Secure distributed key generation in attribute based encryption systems

Nowadays usage of cloud computing is increasing in popularity and this raises new data protection challenges. In such distributed systems it is unrealistic to assume that the servers are fully trusted in enforcing the access policies. Attribute Based Encryption (ABE) is one of the solutions proposed to tackle these trust problems. In ABE the data is encrypted using the access policy and authorized users can decrypt the data only using a secret key that is associated with their attributes. The secret key is generated by a Key Generation Authority (KGA), which in small systems can be constantly audited, therefore fully trusted. In contrast, in large and distrusted systems, trusting the KGAs is questionable. This paper presents a solution which increases the trust in ABE KGAs. The solution uses several KGAs which issue secret keys only for a limited number of users. One KGA issues a secret key associated with users attributes and the other authorities issue independently secret keys associated with generalized values of users attributes. Decryption is possible only if the secret keys associated with the non-generalized and generalized attributes are consistent. This mitigates the risk of unauthorized data disclosure when a couple of authorities are compromised.

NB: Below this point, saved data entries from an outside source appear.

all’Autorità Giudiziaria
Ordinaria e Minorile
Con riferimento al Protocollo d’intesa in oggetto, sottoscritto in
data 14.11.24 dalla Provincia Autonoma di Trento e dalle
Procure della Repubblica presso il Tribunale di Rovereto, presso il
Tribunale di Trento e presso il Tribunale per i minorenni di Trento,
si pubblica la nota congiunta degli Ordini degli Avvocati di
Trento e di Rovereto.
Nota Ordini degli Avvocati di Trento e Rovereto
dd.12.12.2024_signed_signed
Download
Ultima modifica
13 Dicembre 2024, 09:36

Data minimisation in communication protocols: a formal analysis framework and application to identity management

With the growing amount of personal information exchanged over the Internet, privacy is becoming more and more a concern for users. One of the key principles in protecting privacy is data minimisation. This principle requires that only the minimum amount of information necessary to accomplish a certain goal is collected and processed. “Privacy-enhancing” communication protocols have been proposed to guarantee data minimisation in a wide range of applications. However, currently, there is no satisfactory way to assess and compare the privacy they offer in a precise way: existing analyses are either too informal and high level or specific for one particular system. In this work, we propose a general formal framework to analyse and compare communication protocols with respect to privacy by data minimisation. Privacy requirements are formalised independent of a particular protocol in terms of the knowledge of (coalitions of) actors in a three-layer model of personal information. These requirements are then verified automatically for particular protocols by computing this knowledge from a description of their communication. We validate our framework in an identity management (IdM) case study. As IdM systems are used more and more to satisfy the increasing need for reliable online identification and authentication, privacy is becoming an increasingly critical issue. We use our framework to analyse and compare four identity management systems. Finally, we discuss the completeness and (re)usability of the proposed framework.

Symbolic Privacy Analysis through Linkability and Detectability

More and more personal information is exchanged on-line using communication protocols. This makes it increasingly important that such protocols satisfy privacy by data minimisation. Formal methods have been used to verify privacy properties of protocols; but so far, mostly in an ad-hoc way. In previous work, we provided general definitions for the fundamental privacy concepts of linkability and detectability. However, this approach is only able to verify privacy properties for given protocol instances. In this work, by generalising the approach, we formally analyse privacy of communication protocols independently from any instance. We implement the model; identify its assumptions by relating it to the instantiated model; and show how to visualise results. To demonstrate our approach, we analyse privacy in Identity Mixer.

POSTER: TRIPLEX: verifying data minimisation in communication systems

Systems dealing with personal information are legally required to satisfy the principle of data minimisation. Privacy-enhancing protocols use cryptographic primitives to minimise the amount of personal information exposed by communication. However, the complexity of these primitives and their interplay makes it hard for non-cryptography experts to understand the privacy implications of their use. In this paper, we present TRIPLEX, a framework for the analysis of data minimisation in privacy-enhancing protocols.